6) If pine trees really are the terrible environmental villains as suggested, then to be consistent the Government should ban all replanting and establishment of old and new commercial pine forests as well. This would put 35,000 people out of work, reduce NZ’s export sales by $6.2 billion, and we’d have to import almost all of our wood products for building and construction. We have no estimate of what that would do to house prices. Others may have.
7) If farms are being sold to overseas buyers for carbon farming or commercial forestry, that is not the NZETS’s fault. The policy settings for such purchases are a matter for the Overseas Investment Office, not MPI or the NZEPA. As an aside, foreign forest companies are NZ’s biggest landowners, so the horse has already bolted. Changes to OIO policy are the solution here, not changes to the NZETS.
8) The social impacts of carbon forest allegedly depopulating rural areas are vastly overstated. The Ministry of Education has informed us that they have never closed a rural school because carbon pine tree establishment has caused rural depopulation. School closures, and openings, occur according to a group of socio-economic factors, not just one.
9) Carbon forestry is a godsend particularly for hill country farmers who, up until recently, haven’t been able to earn a living off their hard country. We have seen farmers finally getting a decent return for their work, with retirement looking a lot brighter. We have also seen carbon revenue being used to buy more beef stock and a new dairy unit. Paying for the daughter’s wedding is also a lot easier.

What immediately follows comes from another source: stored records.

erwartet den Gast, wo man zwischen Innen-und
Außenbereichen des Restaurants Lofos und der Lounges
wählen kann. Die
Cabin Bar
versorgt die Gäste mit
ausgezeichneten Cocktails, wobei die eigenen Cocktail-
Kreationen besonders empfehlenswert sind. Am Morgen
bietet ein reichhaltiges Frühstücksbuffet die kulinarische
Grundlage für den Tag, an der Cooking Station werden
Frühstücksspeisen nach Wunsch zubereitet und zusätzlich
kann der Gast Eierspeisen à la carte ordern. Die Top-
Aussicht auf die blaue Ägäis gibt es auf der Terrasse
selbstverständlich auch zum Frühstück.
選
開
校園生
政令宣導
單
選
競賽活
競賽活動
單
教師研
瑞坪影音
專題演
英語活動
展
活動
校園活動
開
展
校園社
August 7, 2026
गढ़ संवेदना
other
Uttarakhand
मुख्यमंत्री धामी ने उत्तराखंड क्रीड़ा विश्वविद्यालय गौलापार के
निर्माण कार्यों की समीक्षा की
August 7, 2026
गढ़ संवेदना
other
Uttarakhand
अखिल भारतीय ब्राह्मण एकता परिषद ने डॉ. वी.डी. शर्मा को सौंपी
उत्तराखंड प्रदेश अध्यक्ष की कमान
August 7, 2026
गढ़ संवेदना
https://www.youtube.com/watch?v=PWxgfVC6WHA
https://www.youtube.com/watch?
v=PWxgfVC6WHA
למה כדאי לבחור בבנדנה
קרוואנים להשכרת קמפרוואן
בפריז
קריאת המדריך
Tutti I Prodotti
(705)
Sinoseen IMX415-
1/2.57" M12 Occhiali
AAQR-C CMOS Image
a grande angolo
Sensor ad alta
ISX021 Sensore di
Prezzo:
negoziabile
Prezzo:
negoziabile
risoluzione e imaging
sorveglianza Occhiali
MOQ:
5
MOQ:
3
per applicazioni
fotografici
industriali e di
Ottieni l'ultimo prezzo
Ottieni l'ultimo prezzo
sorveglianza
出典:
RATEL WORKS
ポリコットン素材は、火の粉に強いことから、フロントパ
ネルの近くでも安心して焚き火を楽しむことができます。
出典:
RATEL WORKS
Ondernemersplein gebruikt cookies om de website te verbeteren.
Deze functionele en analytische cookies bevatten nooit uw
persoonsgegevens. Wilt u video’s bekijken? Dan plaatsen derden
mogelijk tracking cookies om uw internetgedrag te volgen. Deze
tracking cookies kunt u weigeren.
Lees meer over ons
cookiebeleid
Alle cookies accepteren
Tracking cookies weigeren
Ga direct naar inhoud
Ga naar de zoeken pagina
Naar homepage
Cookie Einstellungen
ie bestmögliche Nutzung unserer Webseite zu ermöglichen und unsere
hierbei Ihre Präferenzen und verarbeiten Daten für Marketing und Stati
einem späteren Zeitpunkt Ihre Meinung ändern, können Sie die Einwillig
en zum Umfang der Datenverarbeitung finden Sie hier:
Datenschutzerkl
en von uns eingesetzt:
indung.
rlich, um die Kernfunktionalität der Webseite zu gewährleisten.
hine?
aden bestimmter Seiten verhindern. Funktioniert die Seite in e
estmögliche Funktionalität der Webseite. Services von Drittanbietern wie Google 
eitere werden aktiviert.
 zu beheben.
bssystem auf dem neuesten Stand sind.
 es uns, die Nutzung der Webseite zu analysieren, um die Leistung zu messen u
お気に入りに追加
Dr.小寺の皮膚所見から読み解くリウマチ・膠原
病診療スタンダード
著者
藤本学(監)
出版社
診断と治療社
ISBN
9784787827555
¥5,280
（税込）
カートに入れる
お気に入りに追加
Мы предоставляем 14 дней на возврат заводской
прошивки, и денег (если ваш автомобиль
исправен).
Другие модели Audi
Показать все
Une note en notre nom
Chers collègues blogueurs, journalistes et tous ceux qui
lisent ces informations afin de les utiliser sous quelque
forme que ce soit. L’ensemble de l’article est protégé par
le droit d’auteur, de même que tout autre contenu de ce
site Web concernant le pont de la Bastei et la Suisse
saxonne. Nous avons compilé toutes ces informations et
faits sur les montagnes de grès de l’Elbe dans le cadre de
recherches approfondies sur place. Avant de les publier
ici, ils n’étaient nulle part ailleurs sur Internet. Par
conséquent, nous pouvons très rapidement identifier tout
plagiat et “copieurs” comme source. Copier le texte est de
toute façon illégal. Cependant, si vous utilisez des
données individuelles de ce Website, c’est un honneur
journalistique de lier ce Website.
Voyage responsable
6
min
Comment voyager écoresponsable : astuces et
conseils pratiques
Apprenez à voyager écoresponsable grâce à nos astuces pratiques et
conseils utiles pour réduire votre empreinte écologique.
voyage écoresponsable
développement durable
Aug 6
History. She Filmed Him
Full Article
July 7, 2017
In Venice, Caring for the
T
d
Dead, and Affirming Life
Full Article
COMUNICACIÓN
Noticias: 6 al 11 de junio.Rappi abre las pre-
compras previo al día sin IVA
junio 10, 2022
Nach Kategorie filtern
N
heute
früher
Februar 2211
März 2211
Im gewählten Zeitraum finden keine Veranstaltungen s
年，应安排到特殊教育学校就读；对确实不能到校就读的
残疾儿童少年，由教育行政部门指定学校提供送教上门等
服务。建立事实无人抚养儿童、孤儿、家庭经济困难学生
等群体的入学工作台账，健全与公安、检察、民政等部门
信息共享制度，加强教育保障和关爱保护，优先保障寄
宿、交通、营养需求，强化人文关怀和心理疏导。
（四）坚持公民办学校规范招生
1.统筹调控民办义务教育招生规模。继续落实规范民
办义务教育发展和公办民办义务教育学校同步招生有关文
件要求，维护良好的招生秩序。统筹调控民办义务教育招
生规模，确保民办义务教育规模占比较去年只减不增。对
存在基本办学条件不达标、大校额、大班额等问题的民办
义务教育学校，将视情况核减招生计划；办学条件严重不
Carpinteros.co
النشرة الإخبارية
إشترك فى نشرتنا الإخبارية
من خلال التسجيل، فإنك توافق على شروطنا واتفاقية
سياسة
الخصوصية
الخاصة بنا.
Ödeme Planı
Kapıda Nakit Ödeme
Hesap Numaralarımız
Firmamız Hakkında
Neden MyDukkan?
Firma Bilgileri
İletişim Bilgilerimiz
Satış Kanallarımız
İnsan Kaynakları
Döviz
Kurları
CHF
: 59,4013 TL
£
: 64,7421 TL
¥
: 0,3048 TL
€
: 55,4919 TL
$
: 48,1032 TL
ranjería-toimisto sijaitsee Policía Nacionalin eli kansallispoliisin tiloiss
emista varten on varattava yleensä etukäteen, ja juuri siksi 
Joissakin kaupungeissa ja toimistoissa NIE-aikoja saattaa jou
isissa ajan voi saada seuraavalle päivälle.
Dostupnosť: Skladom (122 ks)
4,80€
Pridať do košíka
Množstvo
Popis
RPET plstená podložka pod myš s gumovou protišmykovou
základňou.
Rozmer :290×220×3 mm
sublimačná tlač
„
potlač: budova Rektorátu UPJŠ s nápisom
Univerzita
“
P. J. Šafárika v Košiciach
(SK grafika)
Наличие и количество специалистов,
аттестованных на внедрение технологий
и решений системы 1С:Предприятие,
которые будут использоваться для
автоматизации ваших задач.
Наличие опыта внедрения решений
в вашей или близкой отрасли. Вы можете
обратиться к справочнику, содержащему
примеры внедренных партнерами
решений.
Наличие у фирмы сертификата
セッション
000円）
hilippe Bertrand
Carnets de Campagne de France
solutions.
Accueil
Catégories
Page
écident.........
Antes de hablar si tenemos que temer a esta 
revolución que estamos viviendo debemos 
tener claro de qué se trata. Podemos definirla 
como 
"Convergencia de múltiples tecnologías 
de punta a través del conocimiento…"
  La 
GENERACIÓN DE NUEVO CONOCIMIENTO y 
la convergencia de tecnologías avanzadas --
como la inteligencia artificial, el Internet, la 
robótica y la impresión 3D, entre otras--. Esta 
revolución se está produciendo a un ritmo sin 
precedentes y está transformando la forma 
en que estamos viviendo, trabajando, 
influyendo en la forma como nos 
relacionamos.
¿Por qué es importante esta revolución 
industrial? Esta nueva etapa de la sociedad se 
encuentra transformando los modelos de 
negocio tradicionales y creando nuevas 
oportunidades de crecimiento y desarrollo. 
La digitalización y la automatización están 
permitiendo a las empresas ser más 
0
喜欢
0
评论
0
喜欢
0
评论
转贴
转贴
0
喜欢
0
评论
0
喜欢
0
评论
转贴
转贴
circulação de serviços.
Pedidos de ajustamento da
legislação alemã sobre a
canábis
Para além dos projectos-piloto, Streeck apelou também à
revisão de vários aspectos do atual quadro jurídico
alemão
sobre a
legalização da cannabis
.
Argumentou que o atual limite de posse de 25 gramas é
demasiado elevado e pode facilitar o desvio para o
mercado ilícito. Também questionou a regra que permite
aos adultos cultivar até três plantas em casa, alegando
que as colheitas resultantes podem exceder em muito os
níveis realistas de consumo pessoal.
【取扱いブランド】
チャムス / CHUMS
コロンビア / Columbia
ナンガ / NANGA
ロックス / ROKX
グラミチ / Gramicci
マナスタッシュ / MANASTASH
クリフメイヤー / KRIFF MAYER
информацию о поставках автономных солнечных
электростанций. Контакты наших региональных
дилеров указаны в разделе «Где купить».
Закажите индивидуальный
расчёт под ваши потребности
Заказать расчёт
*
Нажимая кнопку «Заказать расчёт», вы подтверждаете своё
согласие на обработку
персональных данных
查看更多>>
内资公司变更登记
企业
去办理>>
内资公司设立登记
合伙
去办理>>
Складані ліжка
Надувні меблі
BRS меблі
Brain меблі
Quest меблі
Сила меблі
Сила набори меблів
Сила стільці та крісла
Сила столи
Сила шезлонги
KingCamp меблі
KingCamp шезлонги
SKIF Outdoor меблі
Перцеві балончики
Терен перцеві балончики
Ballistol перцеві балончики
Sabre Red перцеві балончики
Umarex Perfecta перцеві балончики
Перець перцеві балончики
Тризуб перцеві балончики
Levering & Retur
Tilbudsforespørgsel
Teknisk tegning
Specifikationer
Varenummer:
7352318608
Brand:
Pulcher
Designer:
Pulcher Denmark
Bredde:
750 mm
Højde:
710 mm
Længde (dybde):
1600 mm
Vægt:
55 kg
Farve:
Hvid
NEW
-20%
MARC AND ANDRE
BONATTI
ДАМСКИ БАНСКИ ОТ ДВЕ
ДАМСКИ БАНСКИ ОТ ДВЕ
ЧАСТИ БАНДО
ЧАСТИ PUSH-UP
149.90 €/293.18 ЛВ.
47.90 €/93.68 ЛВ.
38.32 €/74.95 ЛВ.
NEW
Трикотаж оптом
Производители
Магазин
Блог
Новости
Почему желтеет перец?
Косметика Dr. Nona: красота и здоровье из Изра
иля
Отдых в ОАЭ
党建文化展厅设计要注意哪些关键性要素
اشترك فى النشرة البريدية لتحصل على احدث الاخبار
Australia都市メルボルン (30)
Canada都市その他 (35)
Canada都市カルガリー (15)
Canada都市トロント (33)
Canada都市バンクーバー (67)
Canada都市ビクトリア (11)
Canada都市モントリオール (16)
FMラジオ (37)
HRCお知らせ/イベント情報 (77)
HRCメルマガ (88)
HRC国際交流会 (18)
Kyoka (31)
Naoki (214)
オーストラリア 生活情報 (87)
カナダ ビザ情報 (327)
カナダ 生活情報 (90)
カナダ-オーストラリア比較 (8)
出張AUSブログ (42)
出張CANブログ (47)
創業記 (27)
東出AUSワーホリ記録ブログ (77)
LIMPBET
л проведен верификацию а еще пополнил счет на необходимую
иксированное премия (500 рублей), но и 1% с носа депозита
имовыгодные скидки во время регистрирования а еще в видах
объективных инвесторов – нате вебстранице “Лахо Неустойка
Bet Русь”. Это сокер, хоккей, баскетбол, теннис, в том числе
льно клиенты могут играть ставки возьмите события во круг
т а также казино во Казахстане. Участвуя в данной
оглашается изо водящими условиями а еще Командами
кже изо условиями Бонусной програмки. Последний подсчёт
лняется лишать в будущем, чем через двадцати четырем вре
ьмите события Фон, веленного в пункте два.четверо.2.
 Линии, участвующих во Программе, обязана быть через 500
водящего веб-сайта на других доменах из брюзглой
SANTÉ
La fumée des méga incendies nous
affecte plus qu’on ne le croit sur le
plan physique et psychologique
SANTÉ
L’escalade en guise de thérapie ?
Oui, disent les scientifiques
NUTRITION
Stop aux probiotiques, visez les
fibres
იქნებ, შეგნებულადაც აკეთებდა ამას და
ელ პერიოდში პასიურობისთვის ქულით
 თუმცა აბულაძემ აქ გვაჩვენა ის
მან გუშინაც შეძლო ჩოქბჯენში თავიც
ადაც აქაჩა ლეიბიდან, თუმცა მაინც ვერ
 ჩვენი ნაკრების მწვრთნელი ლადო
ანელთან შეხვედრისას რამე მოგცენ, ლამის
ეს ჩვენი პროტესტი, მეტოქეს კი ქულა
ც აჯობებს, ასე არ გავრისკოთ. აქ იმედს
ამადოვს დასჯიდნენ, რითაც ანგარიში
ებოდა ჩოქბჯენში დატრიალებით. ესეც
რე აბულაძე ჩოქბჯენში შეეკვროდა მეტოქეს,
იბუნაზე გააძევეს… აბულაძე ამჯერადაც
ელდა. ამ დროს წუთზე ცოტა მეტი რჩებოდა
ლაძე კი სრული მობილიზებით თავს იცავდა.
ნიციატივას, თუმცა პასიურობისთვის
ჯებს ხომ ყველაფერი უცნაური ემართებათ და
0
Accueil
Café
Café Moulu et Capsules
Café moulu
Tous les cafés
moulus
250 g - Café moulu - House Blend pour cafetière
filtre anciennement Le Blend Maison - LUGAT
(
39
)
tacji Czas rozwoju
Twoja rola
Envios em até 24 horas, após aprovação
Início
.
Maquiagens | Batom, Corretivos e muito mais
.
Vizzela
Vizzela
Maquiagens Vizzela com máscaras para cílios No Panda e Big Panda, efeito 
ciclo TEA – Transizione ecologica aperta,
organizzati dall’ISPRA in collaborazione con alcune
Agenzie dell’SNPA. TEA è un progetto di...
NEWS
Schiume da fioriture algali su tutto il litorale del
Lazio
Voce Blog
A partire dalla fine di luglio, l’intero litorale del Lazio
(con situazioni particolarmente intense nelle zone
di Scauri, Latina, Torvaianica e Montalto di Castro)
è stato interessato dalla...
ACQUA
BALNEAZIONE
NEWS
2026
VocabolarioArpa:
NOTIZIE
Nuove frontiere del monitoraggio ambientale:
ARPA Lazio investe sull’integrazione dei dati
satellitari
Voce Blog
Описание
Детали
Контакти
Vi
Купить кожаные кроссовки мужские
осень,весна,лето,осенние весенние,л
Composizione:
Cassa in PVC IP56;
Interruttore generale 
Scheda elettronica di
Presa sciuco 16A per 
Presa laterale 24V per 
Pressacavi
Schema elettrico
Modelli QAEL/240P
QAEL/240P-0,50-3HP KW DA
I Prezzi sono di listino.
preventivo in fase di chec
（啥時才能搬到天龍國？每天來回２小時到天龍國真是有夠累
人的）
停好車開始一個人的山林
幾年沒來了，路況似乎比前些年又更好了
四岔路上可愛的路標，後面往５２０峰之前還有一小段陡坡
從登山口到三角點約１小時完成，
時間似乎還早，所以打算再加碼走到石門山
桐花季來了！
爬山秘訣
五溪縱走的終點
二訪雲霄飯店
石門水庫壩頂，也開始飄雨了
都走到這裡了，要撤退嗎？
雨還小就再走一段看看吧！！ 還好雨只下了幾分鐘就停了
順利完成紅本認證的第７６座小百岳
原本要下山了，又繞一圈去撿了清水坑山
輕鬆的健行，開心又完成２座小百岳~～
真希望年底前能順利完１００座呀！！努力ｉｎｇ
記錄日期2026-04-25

10) This policy will hit Maoridom the hardest. Every single one of our iwi clients has substantial hard hill country resource which has effectively produced nothing for over 100 years. There are very large areas where carbon forestry using the right mixture of pines and native forest re-establishment will literally lift whole whanau out of practical poverty. Practical poverty is where you can afford your Weetbix, but you have no money to offer your tamariki a university education or your kaumatua and kuia decent housing in their old age. More funding should be put into iwi-based carbon farming. Currently Te Puni Kokiri will fund carbon farming feasibility reports, but it won’t fund planting or carbon farm management. So there’s no point doing the feasibility report. Instead, iwi with large carbon farming potential but who lack development funding and management skills are exposed to unscrupulous operators who will place a contractual liability on the land and take the lion’s share of the carbon revenue.
Hopefully this proposed policy will be consigned to the dust bin of history where it belongs. This is the 21st Century, not the 19th Century. We need to pursue carbon negative futures for our country and our whanau, and take the opportunity that trees (of all species) offer to make that happen.
GreenXperts Blog 04.03.2022
Note: The policy proposal was abandoned.